Edge density by itself does not give a lot of information about the graph, but it could be helpful to find bugs! For instance, inserting 100,000 documents and deleting 90% gave another distribution of edge density than just inserting 10,000 documents, even though the graphs have the same number of nodes!

For a sample of nodes, you can analyze their neighbor proximity, or more specifically, how close their neighbors in the graph are compared to the global distance distribution (e.g., if most are top 10%, bottom 30%). This helps detect potentially poorly connected nodes or biased neighborhoods. Listing these “badly” connected nodes gives both insight and could be used directly to figure out what nodes might be unreachable using the HNSW algorithm, even if not disconnected from the graph.

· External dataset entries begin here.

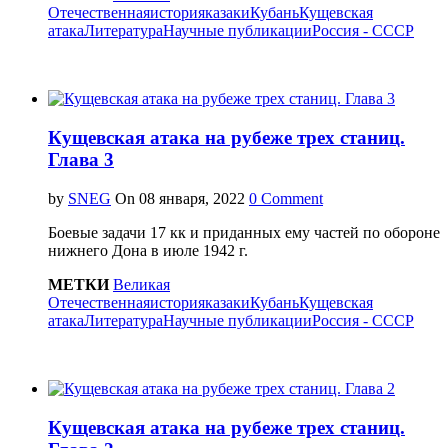
Отечественная
история
казаки
Кубань
Кущевская
атака
Литература
Научные публикации
Россия - СССР
Кущевская атака на рубеже трех станиц.
Глава 3
by
SNEG
On
0 Comment
Боевые задачи 17 кк и приданных ему частей по обороне
нижнего Дона в июле 1942 г.
МЕТКИ
Великая
Отечественная
история
казаки
Кубань
Кущевская
атака
Литература
Научные публикации
Россия - СССР
Кущевская атака на рубеже трех станиц.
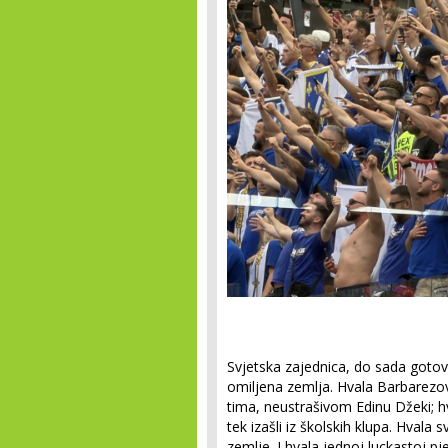
Svjetska zajednica, do sada goto
omiljena zemlja. Hvala Barbare
tima, neustrašivom Edinu Džeki; h
tek izašli iz školskih klupa. Hvala 
zemlje. I hvala jednoj luckastoj p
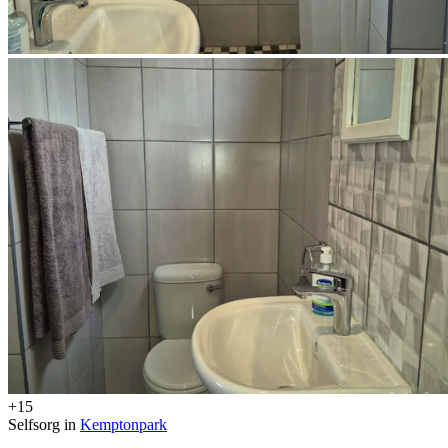
+15
Selfsorg in
Kemptonpark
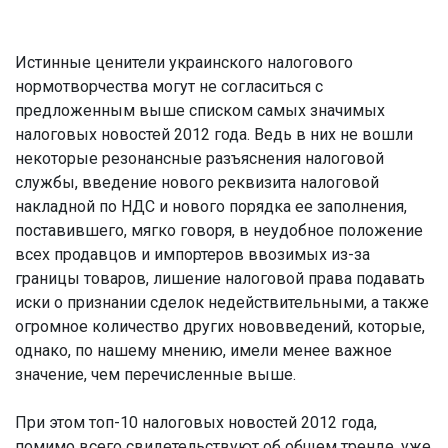
Истинные ценители украинского налогового
нормотворчества могут не согласиться с
предложенным выше списком самых значимых
налоговых новостей 2012 года. Ведь в них не вошли
некоторые резонансные разъяснения налоговой
службы, введение нового реквизита налоговой
накладной по НДС и нового порядка ее заполнения,
поставившего, мягко говоря, в неудобное положение
всех продавцов и импортеров ввозимых из-за
границы товаров, лишение налоговой права подавать
иски о признании сделок недействительными, а также
огромное количество других нововведений, которые,
однако, по нашему мнению, имели менее важное
значение, чем перечисленные выше.
При этом топ-10 налоговых новостей 2012 года,
помимо всего свидетельствуют об общем тренде, уже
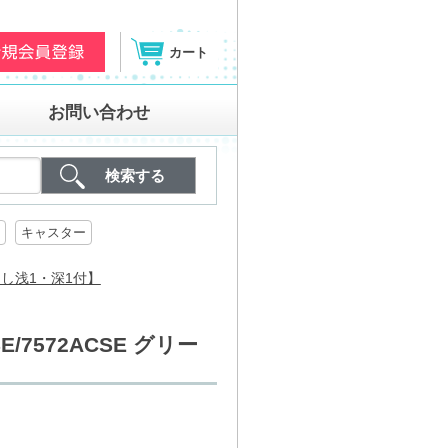
カート
お問い合わせ
キャスター
し浅1・深1付】
7572ACSE グリー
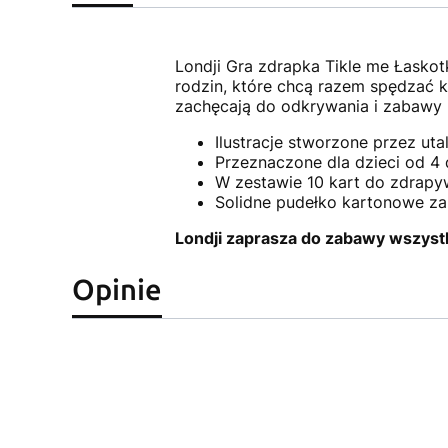
Londji Gra zdrapka Tikle me Łaskot
rodzin, które chcą razem spędzać k
zachęcają do odkrywania i zabawy
Ilustracje stworzone przez uta
Przeznaczone dla dzieci od 4 d
W zestawie 10 kart do zdrapy
Solidne pudełko kartonowe z
Londji zaprasza do zabawy wszystki
Opinie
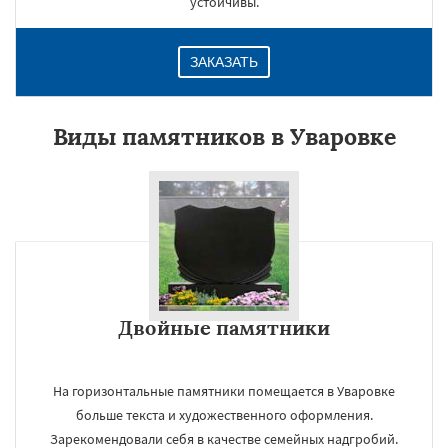
устойчивы.
ЗАКАЗАТЬ
Виды памятников в Уваровке
Двойные памятники
На горизонтальные памятники помещается в Уваровке
больше текста и художественного оформления.
Зарекомендовали себя в качестве семейных надгробий.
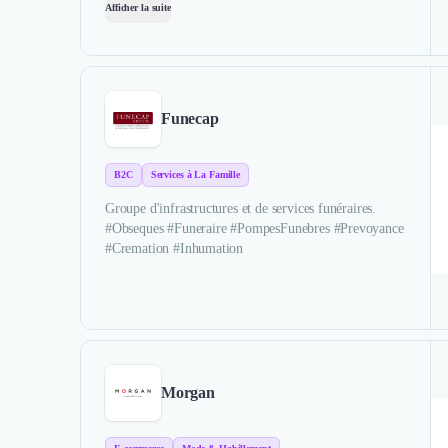
Afficher la suite
Funecap
B2C
Services à La Famille
Groupe d'infrastructures et de services funéraires.
#Obseques #Funeraire #PompesFunebres #Prevoyance
#Cremation #Inhumation
Morgan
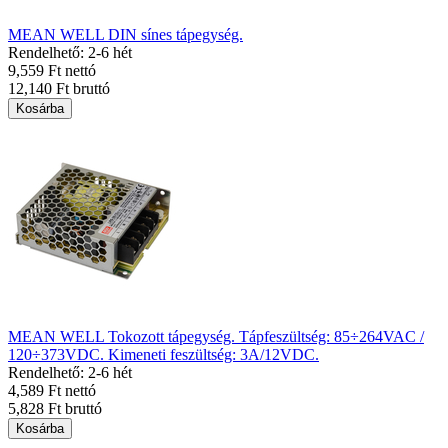
MEAN WELL DIN sínes tápegység.
Rendelhető: 2-6 hét
9,559 Ft nettó
12,140 Ft bruttó
Kosárba
MEAN WELL Tokozott tápegység. Tápfeszültség: 85÷264VAC /
120÷373VDC. Kimeneti feszültség: 3A/12VDC.
Rendelhető: 2-6 hét
4,589 Ft nettó
5,828 Ft bruttó
Kosárba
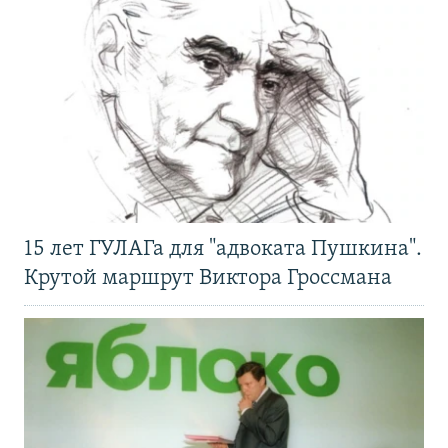
15 лет ГУЛАГа для "адвоката Пушкина".
Крутой маршрут Виктора Гроссмана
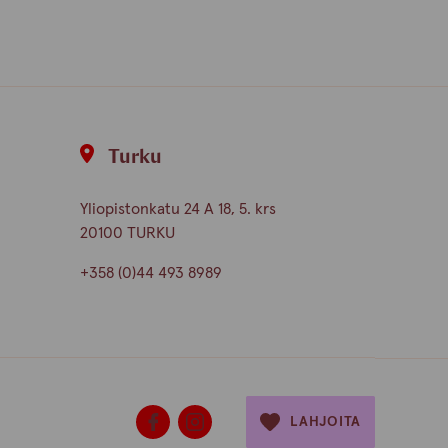
finnish
english
Turku
Yliopistonkatu 24 A 18, 5. krs
20100 TURKU
+358 (0)44 493 8989
LAHJOITA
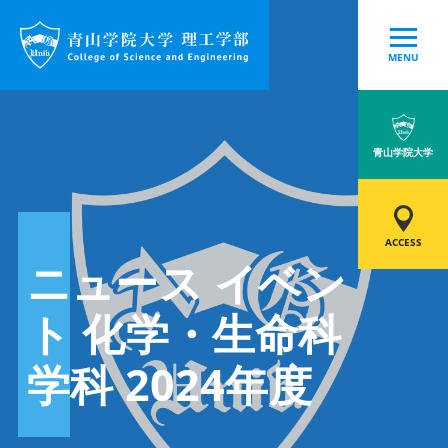
MENU
青山学院大学
ACCESS
ニュース イベン
ト 化学・生命科
学科 2024年度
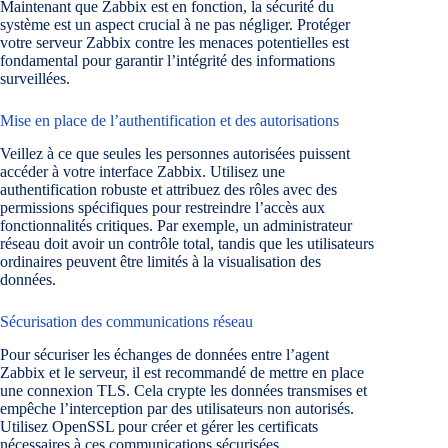
Maintenant que Zabbix est en fonction, la sécurité du
système est un aspect crucial à ne pas négliger. Protéger
votre serveur Zabbix contre les menaces potentielles est
fondamental pour garantir l’intégrité des informations
surveillées.
Mise en place de l’authentification et des autorisations
Veillez à ce que seules les personnes autorisées puissent
accéder à votre interface Zabbix. Utilisez une
authentification robuste et attribuez des rôles avec des
permissions spécifiques pour restreindre l’accès aux
fonctionnalités critiques. Par exemple, un administrateur
réseau doit avoir un contrôle total, tandis que les utilisateurs
ordinaires peuvent être limités à la visualisation des
données.
Sécurisation des communications réseau
Pour sécuriser les échanges de données entre l’agent
Zabbix et le serveur, il est recommandé de mettre en place
une connexion TLS. Cela crypte les données transmises et
empêche l’interception par des utilisateurs non autorisés.
Utilisez OpenSSL pour créer et gérer les certificats
nécessaires à ces communications sécurisées.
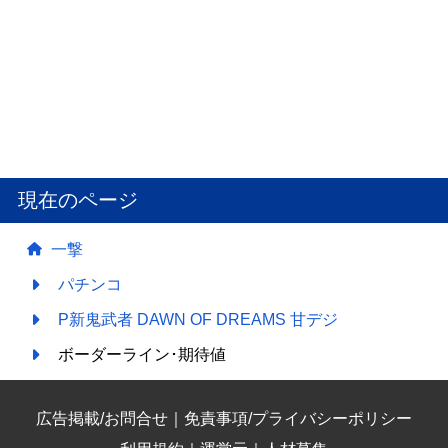
現在のページ
一撃
パチンコ
P新鬼武者 DAWN OF DREAMS 甘デジ
ボーダーライン･期待値
広告掲載/お問合せ
｜
免責事項/プライバシーポリシー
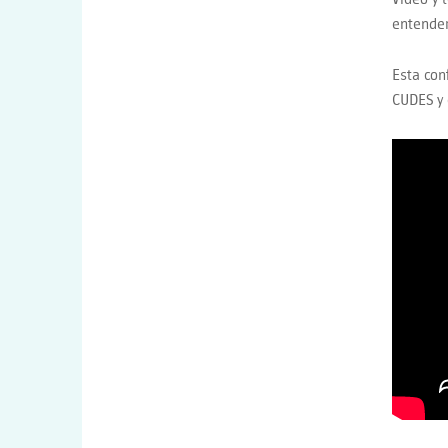
entender
Esta conf
CUDES y 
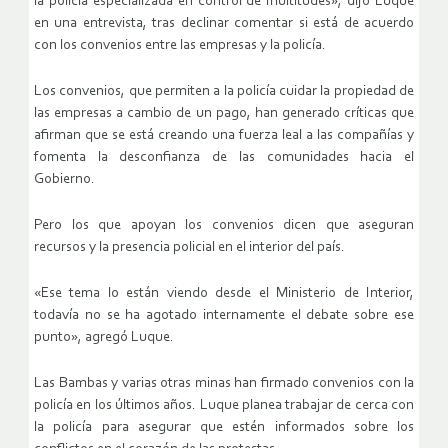
la policía especializada en control de multitudes», dijo Luque
en una entrevista, tras declinar comentar si está de acuerdo
con los convenios entre las empresas y la policía.
Los convenios, que permiten a la policía cuidar la propiedad de
las empresas a cambio de un pago, han generado críticas que
afirman que se está creando una fuerza leal a las compañías y
fomenta la desconfianza de las comunidades hacia el
Gobierno.
Pero los que apoyan los convenios dicen que aseguran
recursos y la presencia policial en el interior del país.
«Ese tema lo están viendo desde el Ministerio de Interior,
todavía no se ha agotado internamente el debate sobre ese
punto», agregó Luque.
Las Bambas y varias otras minas han firmado convenios con la
policía en los últimos años. Luque planea trabajar de cerca con
la policía para asegurar que estén informados sobre los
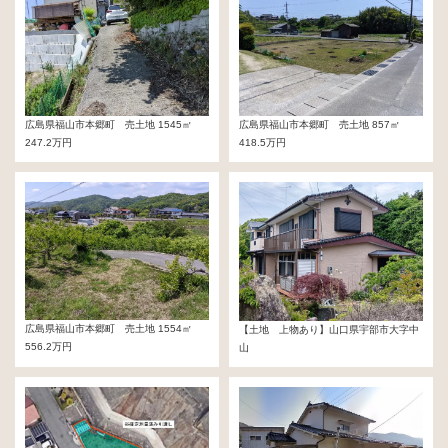
広島県福山市本郷町 売土地 1545㎡
広島県福山市本郷町 売土地 857㎡
247.2万円
418.5万円
広島県福山市本郷町 売土地 1554㎡
【土地 上物あり】山口県宇部市大字中
556.2万円
山
1,000万円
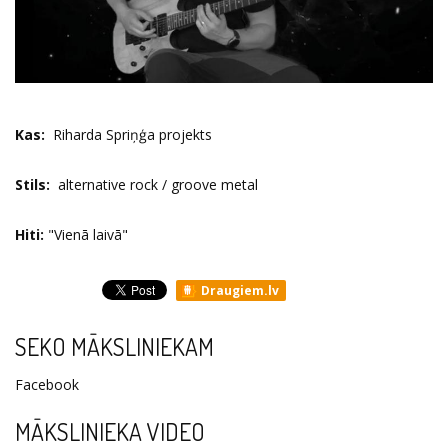
Kas:
Riharda Spriņģa projekts
Stils:
alternative rock / groove metal
Hiti:
"Vienā laivā"
Draugiem.lv
SEKO MĀKSLINIEKAM
Facebook
MĀKSLINIEKA VIDEO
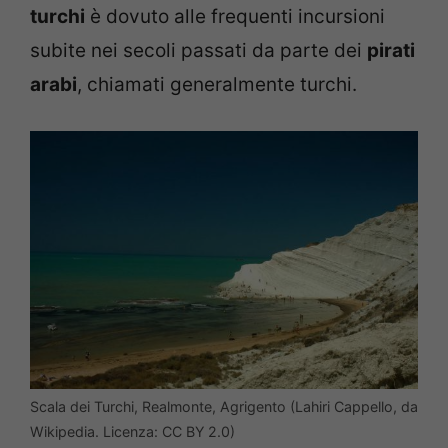
turchi
è dovuto alle frequenti incursioni
subite nei secoli passati da parte dei
pirati
arabi
, chiamati generalmente turchi.
Scala dei Turchi, Realmonte, Agrigento (Lahiri Cappello, da
Wikipedia. Licenza: CC BY 2.0)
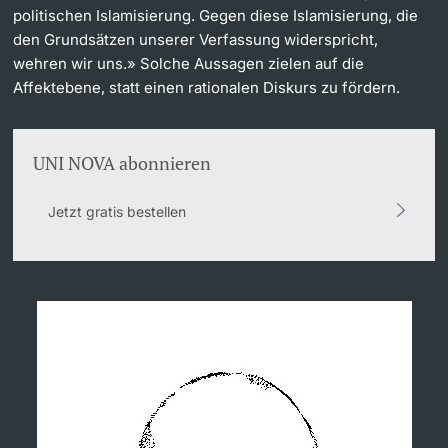
politischen Islamisierung. Gegen diese Islamisierung, die
den Grundsätzen unserer Verfassung widerspricht,
wehren wir uns.» Solche Aussagen zielen auf die
Affektebene, statt einen rationalen Diskurs zu fördern.
UNI NOVA abonnieren
Jetzt gratis bestellen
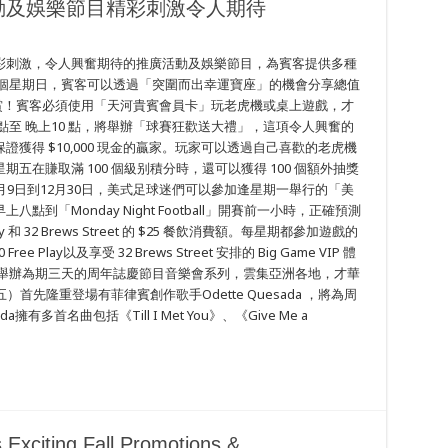
動及娛樂節目精彩刺激令人期待
彩刺激，令人興奮期待的推廣活動及娛樂節目，為賓客提供多種
每個星期日，賓客可以透過「突圍而出幸運寶座」的機會分享總值
00 的獎賞！賓客必須使用「天河貴賓會員卡」玩老虎機或桌上遊戲，才
 點至 晚上10 點，將舉辦「球賽狂歡送大禮」，這項令人興奮的
括保證獲得 $10,000 現金的贏家。玩家可以透過自己喜歡的老虎機
在賺取滿 100 個級别積分時，還可以獲得 100 個額外抽獎
。 從9月9日到12月30日，美式足球迷們可以參加逢星期一舉行的「美
「Monday Night Football」開賽前一小時，正確預測
 和 32 Brews Street 的 $25 餐飲消費額。每星期都參加遊戲的
e Play以及享受 32 Brews Street 安排的 Big Game VIP 體
月舉辦為期三天的周年誌慶節目音樂會系列，雲集亞洲各地，才華
）首先隆重登場有菲律賓創作歌手Odette Quesada ，將為周
有多首名曲包括《Till I Met You》、《Give Me a
Exciting Fall Promotions &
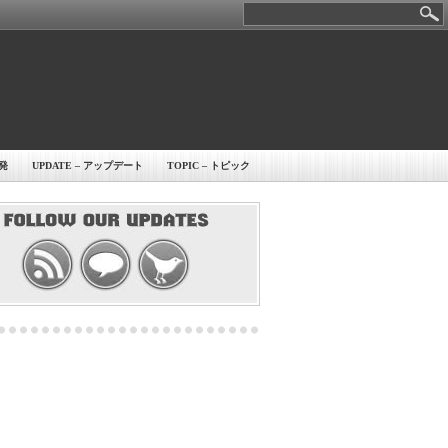
開発
UPDATE – アップデート
TOPIC – トピック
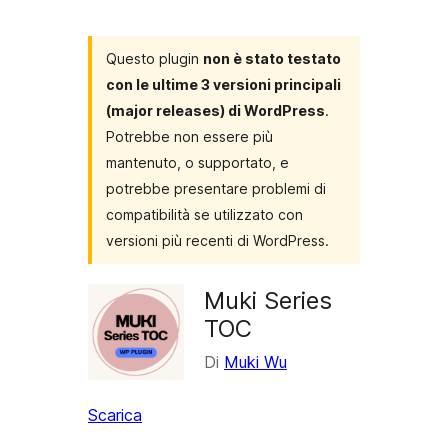
i
plugin
Questo plugin
non è stato testato
con le ultime 3 versioni principali
(major releases) di WordPress
.
Potrebbe non essere più
mantenuto, o supportato, e
potrebbe presentare problemi di
compatibilità se utilizzato con
versioni più recenti di WordPress.
Muki Series
TOC
Di
Muki Wu
Scarica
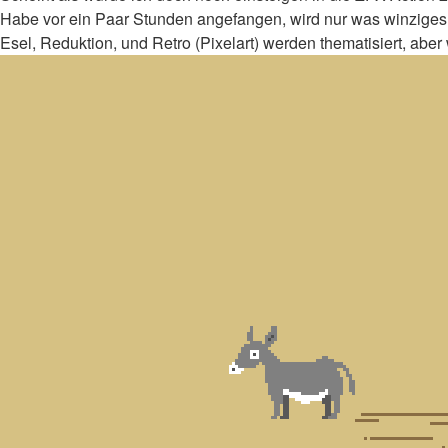
Habe vor ein Paar Stunden angefangen, wird nur was winziges
Esel, Reduktion, und Retro (Pixelart) werden thematisiert, aber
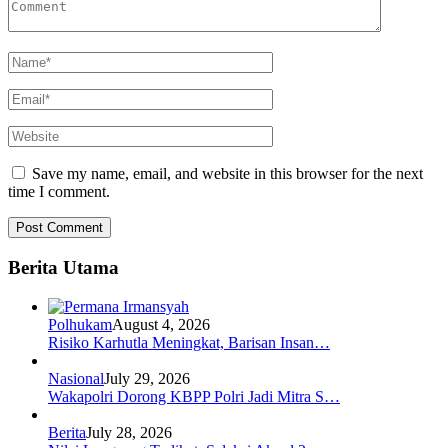
Save my name, email, and website in this browser for the next
time I comment.
Berita Utama
Polhukam
August 4, 2026
Risiko Karhutla Meningkat, Barisan Insan…
Nasional
July 29, 2026
Wakapolri Dorong KBPP Polri Jadi Mitra S…
Berita
July 28, 2026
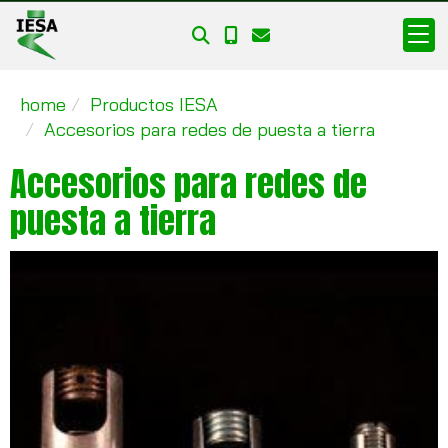
home
Productos IESA
Accesorios para redes de puesta a tierra
Accesorios para redes de
puesta a tierra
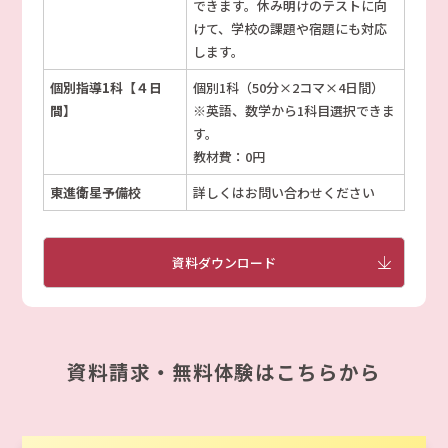
できます。休み明けのテストに向
けて、学校の課題や宿題にも対応
します。
個別指導1科【４日
個別1科（50分×2コマ×4日間）
間】
※英語、数学から1科目選択できま
す。
教材費：0円
東進衛星予備校
詳しくはお問い合わせください
資料ダウンロード
資料請求・無料体験はこちらから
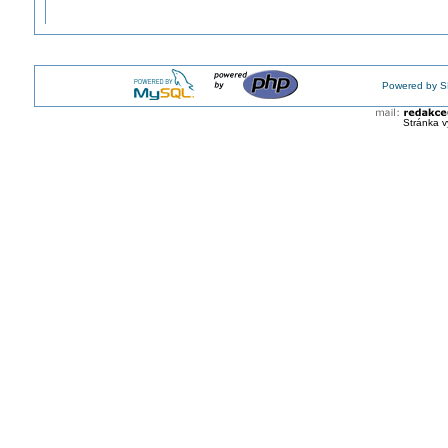
Powered by S
Stránka v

We created a tool to check if at least one neighbor is within the global best 15%, the best 2%, and the best 0.3%, to give an indication of which nodes might need to be reinserted into the graph.

Is HNSW a good choice for approximate nearest neighbor search?

We found the quality of an ANN search algorithm is often evaluated using three main metrics. The recall metric compares the retrieved neighbors to the exact nearest neighbors. The reason why HNSW doesn’t always give the same result as an exact search is that it can get stuck in a local minimum during the search. This happens when the search has found a set of nodes that doesn’t have any neighbors that are closer to the query vector and decide this set is the best, even though better nodes exist.

The other main metrics are response time and memory footprint of the data structure. HNSW scores very well on all of these metrics, which is why it’s considered a state of the art approximate nearest neighbor search and therefore chosen by Vespa.

While these metrics are the things we ultimately care about when analyzing the performance of a search, they don’t tell us a lot about what actually happens during a query execution. We took a deeper dive into the graph structure, query traces and the underlying vector data in hopes of finding more insight into HNSW, and maybe even the reason why it sometimes performs worse than expected.

A potentially more nuanced metric is the precision of the search, which measures how relevant the found approximate nearest neighbors are. Precision is typically defined as the fraction of retrieved neighbors that are relevant, while recall is the fraction of all relevant neighbors that are retrieved. In ANN search, high recall is usually prioritized, but precision can be useful for understanding the quality of the results. Even if not all of the top-k true neighbors are returned, if most of the returned neighbors are close to the query, the search is still effective for semantic tasks.

We can also compare the distances of nodes visited during the query to those from random sampling. If the query distances are significantly better than random, your search is likely effective at navigating the graph to find relevant data:

The plot compares the distance distributions of nodes encountered during different search strategies: HNSW (red), ACORN-1 (orange), random sampling (green), and exact search (blue).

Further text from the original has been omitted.